Citigroup’s anti-gun lending policies pose no threat to Second Amendment rights, according to the company’s CEO.
In the wake of the Parkland massacre, the New York bank pulled its business from retail stores that sell guns to anyone under 21 or whose inventory includes bump stocks or high-capacity magazines. Now company executives are saying that move does not put restrictions on gun ownership.
“We are not threatening people, and we are certainly not threatening the Second Amendment,” said Citigroup CEO Michael Corbat at the company’s annual shareholders meeting on Tuesday.
“What our policy seeks to do is not put restrictions on gun ownership, but really try and institute a series of best practices that have, hopefully, a chance of keeping guns out of the wrong people’s hands. We’ve worked with a number of retailers to come up with what we think some of those best practices are.”
Justin Danhof, general counsel for the National Center for Public Policy Research, disagreed. He told Corbat in the meeting that Citigroup has no right to play the judge and jury when it comes to the Second Amendment.

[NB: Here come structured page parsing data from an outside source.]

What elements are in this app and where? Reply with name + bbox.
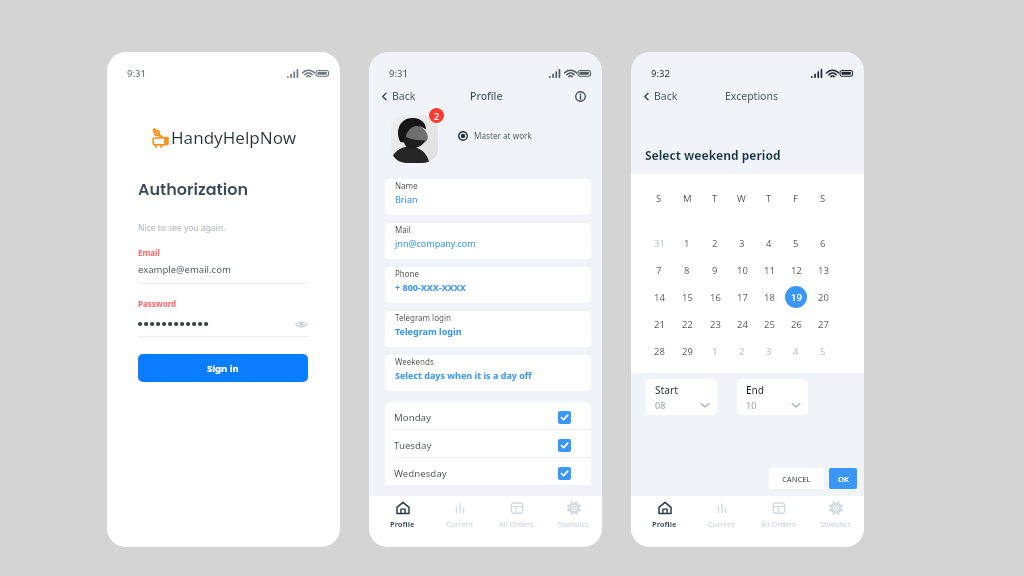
- button[interactable]: 28: [648, 340, 670, 362]
- button[interactable]: All Orders: [750, 496, 807, 547]
- staticText: 8: [684, 264, 690, 277]
- staticText: 20: [818, 291, 829, 304]
- staticText: 1: [712, 345, 718, 358]
- staticText: 12: [791, 264, 802, 277]
- button[interactable]: Statistics: [807, 496, 864, 547]
- button[interactable]: Tuesday: [385, 430, 591, 457]
- button[interactable]: Master at work: [458, 130, 532, 141]
- staticText: 2: [712, 237, 718, 250]
- button[interactable]: 24: [731, 313, 753, 335]
- button[interactable]: 26: [785, 313, 807, 335]
- button[interactable]: 5: [812, 340, 834, 362]
- staticText: W: [737, 192, 746, 205]
- staticText: M: [683, 192, 692, 205]
- staticText: 16: [710, 291, 721, 304]
- button[interactable]: 5: [785, 232, 807, 254]
- button[interactable]: 16: [704, 286, 726, 308]
- button[interactable]: Profile: [374, 496, 431, 547]
- button[interactable]: Wednesday: [385, 458, 591, 485]
- staticText: T: [766, 192, 772, 205]
- button[interactable]: Show password: [295, 318, 308, 331]
- staticText: 25: [764, 318, 775, 331]
- button[interactable]: 4: [758, 232, 780, 254]
- button[interactable]: 19: [785, 286, 807, 308]
- staticText: 5: [820, 345, 826, 358]
- staticText: Sign in: [207, 362, 239, 375]
- button[interactable]: 3: [731, 232, 753, 254]
- button[interactable]: CANCEL: [769, 468, 824, 489]
- button[interactable]: 3: [758, 340, 780, 362]
- button[interactable]: Current: [693, 496, 750, 547]
- staticText: Telegram login: [395, 325, 462, 337]
- button[interactable]: 2: [704, 232, 726, 254]
- button[interactable]: 11: [758, 259, 780, 281]
- staticText: 9:31: [389, 67, 408, 80]
- staticText: Brian: [395, 193, 418, 205]
- button[interactable]: 21: [648, 313, 670, 335]
- button[interactable]: Current: [431, 496, 488, 547]
- button[interactable]: End: [737, 379, 808, 415]
- staticText: Password: [138, 298, 177, 309]
- button[interactable]: Phone: [385, 267, 591, 303]
- button[interactable]: 9: [704, 259, 726, 281]
- staticText: Telegram login: [395, 312, 451, 323]
- staticText: Tuesday: [394, 439, 432, 452]
- button[interactable]: Info: [575, 91, 586, 102]
- staticText: Nice to see you again.: [138, 222, 226, 234]
- staticText: Profile: [390, 519, 415, 529]
- button[interactable]: Telegram login: [385, 311, 591, 347]
- button[interactable]: Weekends: [385, 355, 591, 391]
- button[interactable]: 13: [812, 259, 834, 281]
- staticText: 28: [654, 345, 665, 358]
- button[interactable]: 31: [648, 232, 670, 254]
- staticText: 3: [766, 345, 772, 358]
- button[interactable]: 23: [704, 313, 726, 335]
- button[interactable]: 12: [785, 259, 807, 281]
- button[interactable]: 20: [812, 286, 834, 308]
- staticText: 9:31: [127, 67, 146, 80]
- staticText: HandyHelpNow: [171, 126, 297, 149]
- button[interactable]: 2: [731, 340, 753, 362]
- button[interactable]: OK: [829, 468, 857, 489]
- button[interactable]: 14: [648, 286, 670, 308]
- staticText: + 800-XXX-XXXX: [395, 281, 466, 293]
- button[interactable]: 22: [676, 313, 698, 335]
- staticText: jnn@company.com: [395, 237, 476, 249]
- button[interactable]: 29: [676, 340, 698, 362]
- button[interactable]: Name: [385, 179, 591, 215]
- staticText: 26: [791, 318, 802, 331]
- button[interactable]: Start: [646, 379, 717, 415]
- button[interactable]: 27: [812, 313, 834, 335]
- button[interactable]: All Orders: [488, 496, 545, 547]
- button[interactable]: 8: [676, 259, 698, 281]
- staticText: 15: [682, 291, 693, 304]
- staticText: Wednesday: [394, 467, 447, 480]
- button[interactable]: 17: [731, 286, 753, 308]
- button[interactable]: Sign in: [138, 354, 308, 382]
- button[interactable]: 1: [676, 232, 698, 254]
- button[interactable]: 1: [704, 340, 726, 362]
- staticText: 3: [739, 237, 745, 250]
- staticText: 9:32: [651, 67, 670, 80]
- staticText: 10: [746, 399, 757, 411]
- staticText: 08: [655, 399, 666, 411]
- button[interactable]: 15: [676, 286, 698, 308]
- button[interactable]: 25: [758, 313, 780, 335]
- button[interactable]: 10: [731, 259, 753, 281]
- button[interactable]: Monday: [385, 402, 591, 429]
- button[interactable]: 7: [648, 259, 670, 281]
- button[interactable]: Profile: [636, 496, 693, 547]
- staticText: 14: [654, 291, 665, 304]
- staticText: All Orders: [499, 519, 534, 529]
- staticText: 13: [818, 264, 829, 277]
- staticText: Back: [392, 89, 416, 103]
- button[interactable]: Statistics: [545, 496, 602, 547]
- staticText: 19: [791, 291, 802, 304]
- button[interactable]: Back: [631, 87, 684, 105]
- button[interactable]: 4: [785, 340, 807, 362]
- staticText: OK: [838, 474, 849, 484]
- button[interactable]: 6: [812, 232, 834, 254]
- button[interactable]: Mail: [385, 223, 591, 259]
- button[interactable]: Back: [369, 87, 422, 105]
- button[interactable]: 18: [758, 286, 780, 308]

“Citigroup has no business threatening law-abiding business owners for exercising their Second Amendment rights,” Danhof told Corbat and the company’s board.
Danhof also noted that the company owes its existence to American taxpayers after Citigroup accepted a $45 billion government bailout in 2008.
“To be clear, the company is impinging on the constitutional rights of some of the very Americans who bailed Citi out after you all made a series of poor business decisions,” he told Citi officials. “Maybe you should have just said ‘thank you,’ instead.”
To underscore his point, Danhof noted that investment guru Warren Buffett flatly refused to force his own left-leaning viewpoints on his business partners.
“I don’t think that we should have a question on the Geico policyholder form, ‘Are you an NRA member?'” Buffett told investors at a recent annual meeting in Omaha, Nebraska, according to Danhof. “And if you are, you just aren’t good enough for us or something.’ I think I do not believe in imposing my political opinions on the activities of our businesses.”
Despite his objections, Danhof doesn’t see Citigroup — or any other anti-gun bank — changing its policies any time soon.
“I see increasing activism on the Left on this issue,” Danhof told the Washington Examiner. “It’s an all-out assault on gun companies, gun manufacturers and any way that they were going to get financing. It’s a growing, not a shrinking, concern.”
“They are adding voice and heft, and now, financial heft, to those who would abolish the Second Amendment if they could,” Danhof continued. “The Left is dogged on this issue, and they know the way to have the greatest impact is through banks and credit cards.”